You should have seen the look on the cashiers face when I was buying steel reserve with a suit on.
worst lay ever....
as long as you cum, there is no bad sex
ya... thank god for condoms, I was able to fake it... I stand by my original statement
I think i just got paid for sex with a hot pocket... and i accepted
I got spanked with a cardboard tube. Apparently he used to be a percussionist. Who favored marching band tunes. It was weird.
Just told him about my threesome. if that doesn't make him want to date me nothing will.
By the end of the night i was making legitimate noises not just saying moo.
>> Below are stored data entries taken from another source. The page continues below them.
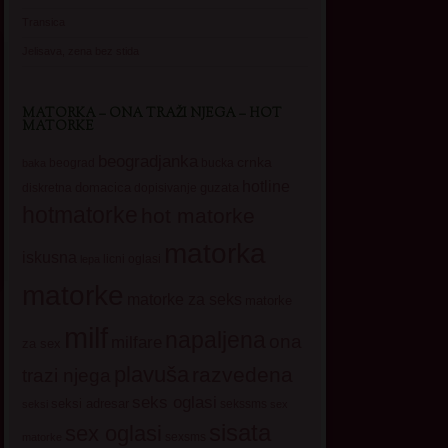
Transica
Jelisava, zena bez stida
MATORKA – ONA TRAŽI NJEGA – HOT
MATORKE
beogradjanka
crnka
beograd
baka
bucka
hotline
domacica
guzata
dopisivanje
diskretna
hotmatorke
hot matorke
matorka
iskusna
licni oglasi
lepa
matorke
matorke za seks
matorke
milf
napaljena
ona
milfare
za sex
plavuša
razvedena
trazi njega
seks oglasi
seksi adresar
sekssms
seksi
sex
sisata
sex oglasi
sexsms
matorke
its not a holiday until ive ruined the family picture because im drunk
it was surprisingly calming to be rocked to sleep by his roommate humping on the bottom bunk
His sombrero wouldn't fit in the car and I had to buy him some Jack to make him stop bitching. You owe me
You ass. You're not the one who bought me flowers, so obviously you will not be the recipient of the blow job of gratitude.
you crashed our wine night double date and sat on the floor eating cheese talking about how big his dick is.
No more margaritas for you. Also, tequila should be reclassified as a hallucinogen.
Senior week was like trying to herd cats. Very drunk cats.
Any chance he has an open marriage? That penis shouldn’t be wasted on one woman. It should be shared with all womankind, or at least me. I’m too good at sex to be deprived a penis that large
Funniest thing happened to Chloe! She talked the bf into a mmf threesome, and he loudly and enthusiastically discovered he was gay during it. Whole dorm literally heard it happen.Well funny for me. Chloe not so much.